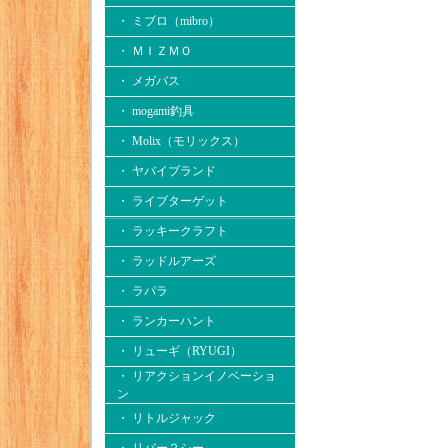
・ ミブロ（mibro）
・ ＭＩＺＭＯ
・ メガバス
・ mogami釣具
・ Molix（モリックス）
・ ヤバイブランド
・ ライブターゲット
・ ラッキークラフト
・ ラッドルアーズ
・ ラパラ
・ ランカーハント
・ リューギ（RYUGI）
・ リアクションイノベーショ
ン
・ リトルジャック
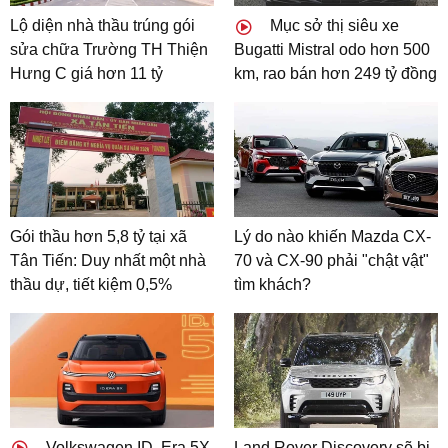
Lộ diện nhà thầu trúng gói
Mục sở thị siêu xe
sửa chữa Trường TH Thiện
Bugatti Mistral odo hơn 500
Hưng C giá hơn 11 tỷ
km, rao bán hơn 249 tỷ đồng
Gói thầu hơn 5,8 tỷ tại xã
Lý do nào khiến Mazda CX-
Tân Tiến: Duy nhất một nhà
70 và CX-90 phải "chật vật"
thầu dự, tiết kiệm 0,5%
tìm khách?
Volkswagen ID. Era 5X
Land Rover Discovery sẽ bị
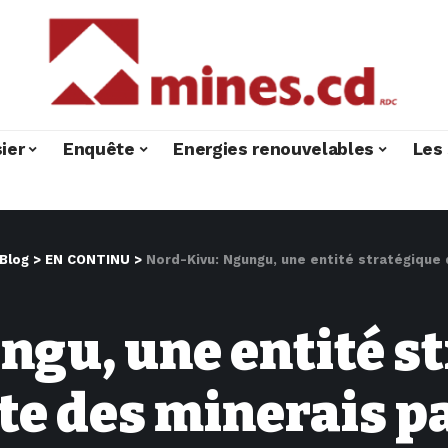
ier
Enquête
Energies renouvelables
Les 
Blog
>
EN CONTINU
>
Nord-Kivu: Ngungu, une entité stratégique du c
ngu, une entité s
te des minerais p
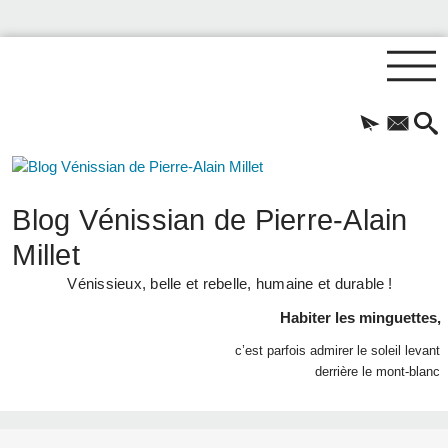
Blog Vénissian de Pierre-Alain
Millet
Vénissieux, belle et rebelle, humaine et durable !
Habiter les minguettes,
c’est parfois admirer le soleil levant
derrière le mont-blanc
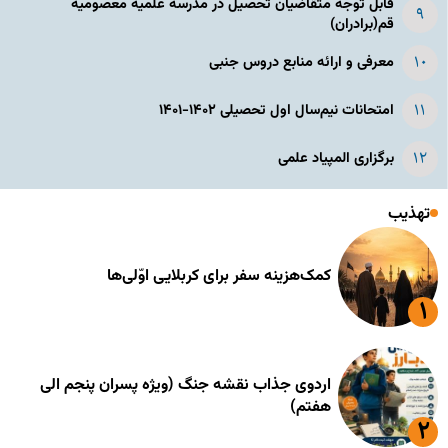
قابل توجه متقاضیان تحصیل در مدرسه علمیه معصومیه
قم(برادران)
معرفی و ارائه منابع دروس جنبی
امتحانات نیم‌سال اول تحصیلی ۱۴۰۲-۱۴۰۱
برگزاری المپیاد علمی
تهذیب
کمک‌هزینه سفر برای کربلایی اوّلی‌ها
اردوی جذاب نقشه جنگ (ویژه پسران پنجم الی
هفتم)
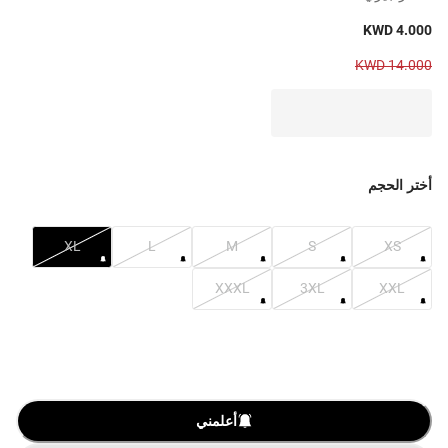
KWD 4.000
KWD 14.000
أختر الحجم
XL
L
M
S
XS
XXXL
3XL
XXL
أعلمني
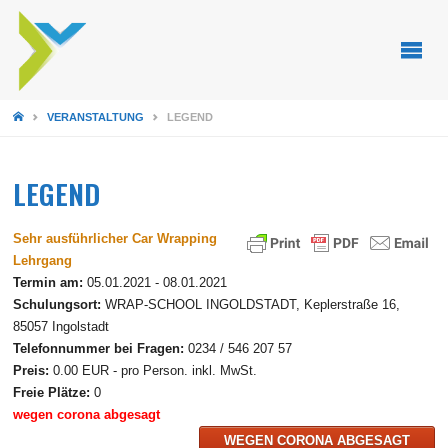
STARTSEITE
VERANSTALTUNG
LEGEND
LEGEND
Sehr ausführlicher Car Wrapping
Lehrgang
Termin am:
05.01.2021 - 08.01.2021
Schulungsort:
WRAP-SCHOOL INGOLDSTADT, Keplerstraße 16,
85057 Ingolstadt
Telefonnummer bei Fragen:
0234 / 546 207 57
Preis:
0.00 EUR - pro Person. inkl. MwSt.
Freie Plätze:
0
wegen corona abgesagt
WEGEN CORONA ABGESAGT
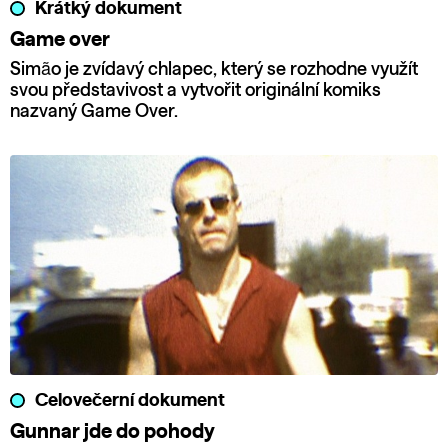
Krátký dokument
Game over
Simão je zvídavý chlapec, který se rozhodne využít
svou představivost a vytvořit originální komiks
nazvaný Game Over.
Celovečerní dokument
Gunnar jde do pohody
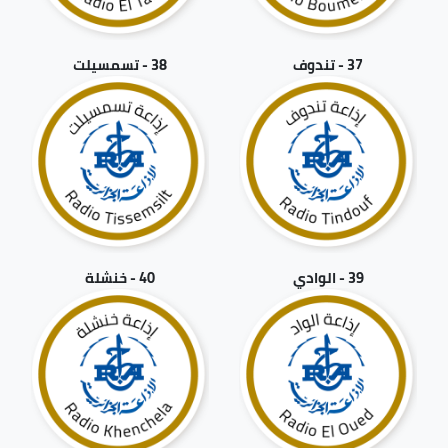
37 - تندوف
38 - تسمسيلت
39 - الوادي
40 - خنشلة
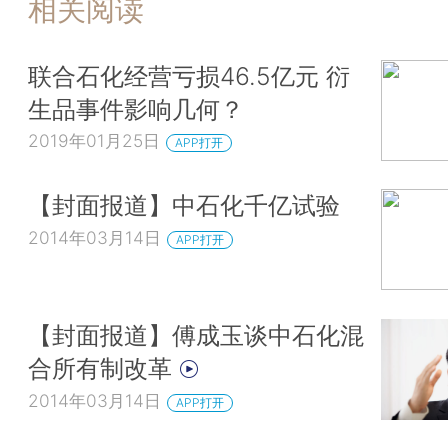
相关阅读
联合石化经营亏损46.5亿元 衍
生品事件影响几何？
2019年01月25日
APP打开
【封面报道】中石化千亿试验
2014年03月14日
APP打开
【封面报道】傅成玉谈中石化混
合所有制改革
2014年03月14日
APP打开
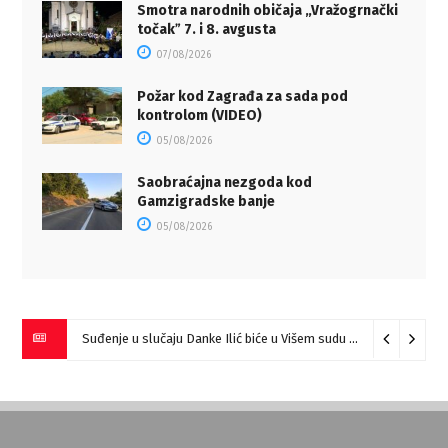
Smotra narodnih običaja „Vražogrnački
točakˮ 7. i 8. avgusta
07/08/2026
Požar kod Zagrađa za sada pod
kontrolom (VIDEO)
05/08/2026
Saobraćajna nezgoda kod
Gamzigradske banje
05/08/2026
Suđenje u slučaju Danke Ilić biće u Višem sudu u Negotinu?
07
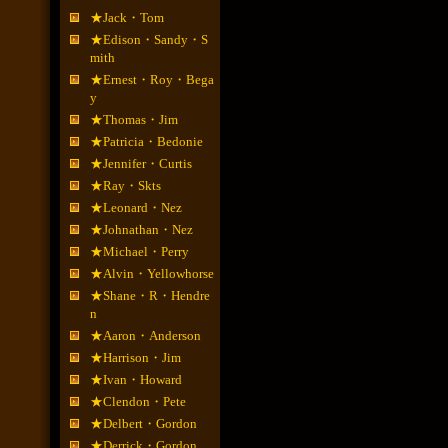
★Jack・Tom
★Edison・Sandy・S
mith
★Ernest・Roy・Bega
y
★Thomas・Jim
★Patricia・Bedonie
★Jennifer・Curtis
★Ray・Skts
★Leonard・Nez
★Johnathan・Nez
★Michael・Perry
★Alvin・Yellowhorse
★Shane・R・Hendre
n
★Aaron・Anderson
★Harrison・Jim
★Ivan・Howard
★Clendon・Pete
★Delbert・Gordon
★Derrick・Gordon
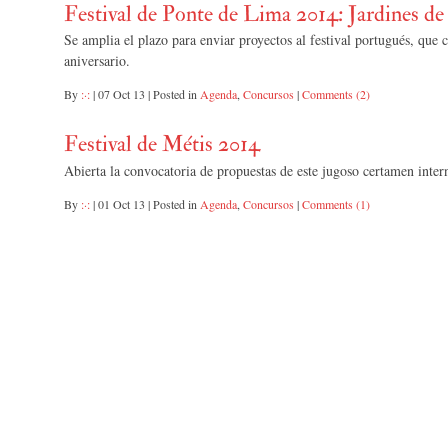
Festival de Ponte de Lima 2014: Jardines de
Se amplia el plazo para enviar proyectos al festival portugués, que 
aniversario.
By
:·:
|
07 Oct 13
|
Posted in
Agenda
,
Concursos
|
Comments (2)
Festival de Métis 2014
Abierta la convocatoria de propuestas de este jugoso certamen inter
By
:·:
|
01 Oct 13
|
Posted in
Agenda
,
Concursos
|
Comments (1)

==

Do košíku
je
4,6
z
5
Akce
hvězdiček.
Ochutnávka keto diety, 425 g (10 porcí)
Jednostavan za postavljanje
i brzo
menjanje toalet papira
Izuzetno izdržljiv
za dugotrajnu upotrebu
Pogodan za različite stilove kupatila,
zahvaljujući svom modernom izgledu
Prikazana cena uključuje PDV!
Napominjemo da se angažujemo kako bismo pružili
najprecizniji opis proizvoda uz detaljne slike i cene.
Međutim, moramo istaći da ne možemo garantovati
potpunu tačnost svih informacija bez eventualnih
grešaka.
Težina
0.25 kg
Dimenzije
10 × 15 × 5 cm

--

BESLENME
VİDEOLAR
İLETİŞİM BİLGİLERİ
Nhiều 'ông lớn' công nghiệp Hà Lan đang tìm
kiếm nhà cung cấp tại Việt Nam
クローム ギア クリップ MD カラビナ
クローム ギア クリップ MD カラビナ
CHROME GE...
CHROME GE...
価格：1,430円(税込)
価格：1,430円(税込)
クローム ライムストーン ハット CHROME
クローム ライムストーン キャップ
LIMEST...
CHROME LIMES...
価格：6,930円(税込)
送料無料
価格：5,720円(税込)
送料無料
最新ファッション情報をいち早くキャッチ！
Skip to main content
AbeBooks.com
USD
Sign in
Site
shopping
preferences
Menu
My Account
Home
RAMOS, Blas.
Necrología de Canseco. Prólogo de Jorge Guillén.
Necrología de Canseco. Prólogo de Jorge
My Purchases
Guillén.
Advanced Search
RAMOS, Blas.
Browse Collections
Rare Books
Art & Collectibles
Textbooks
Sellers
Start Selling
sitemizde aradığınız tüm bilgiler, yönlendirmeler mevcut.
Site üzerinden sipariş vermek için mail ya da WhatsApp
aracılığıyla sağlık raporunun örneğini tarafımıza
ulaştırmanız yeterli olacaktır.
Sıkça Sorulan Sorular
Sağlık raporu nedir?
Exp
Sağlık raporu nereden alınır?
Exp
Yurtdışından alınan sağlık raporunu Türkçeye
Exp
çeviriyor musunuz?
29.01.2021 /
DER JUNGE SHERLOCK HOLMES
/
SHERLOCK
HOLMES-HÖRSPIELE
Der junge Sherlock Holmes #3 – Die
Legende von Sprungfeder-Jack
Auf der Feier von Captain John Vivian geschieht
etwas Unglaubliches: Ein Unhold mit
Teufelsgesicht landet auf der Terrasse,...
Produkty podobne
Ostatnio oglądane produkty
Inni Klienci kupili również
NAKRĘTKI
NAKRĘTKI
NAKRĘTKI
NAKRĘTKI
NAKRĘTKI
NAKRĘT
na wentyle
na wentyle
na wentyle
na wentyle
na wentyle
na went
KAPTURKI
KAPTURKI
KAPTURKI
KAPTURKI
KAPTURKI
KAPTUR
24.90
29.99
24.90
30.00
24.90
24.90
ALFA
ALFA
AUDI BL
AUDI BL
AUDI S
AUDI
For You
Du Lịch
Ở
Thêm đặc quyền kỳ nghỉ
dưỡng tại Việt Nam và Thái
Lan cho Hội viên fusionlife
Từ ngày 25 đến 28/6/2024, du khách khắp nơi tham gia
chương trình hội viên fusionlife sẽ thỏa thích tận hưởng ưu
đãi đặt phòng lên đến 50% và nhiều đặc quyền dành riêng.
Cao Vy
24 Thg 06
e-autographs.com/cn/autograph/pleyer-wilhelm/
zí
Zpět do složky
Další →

**Exercise brief**
Copy from the entries above each line in which the string "thầu" can be found.

**Solution**
Lộ diện nhà thầu trúng gói
Gói thầu hơn 5,8 tỷ tại xã
thầu dự, tiết kiệm 0,5%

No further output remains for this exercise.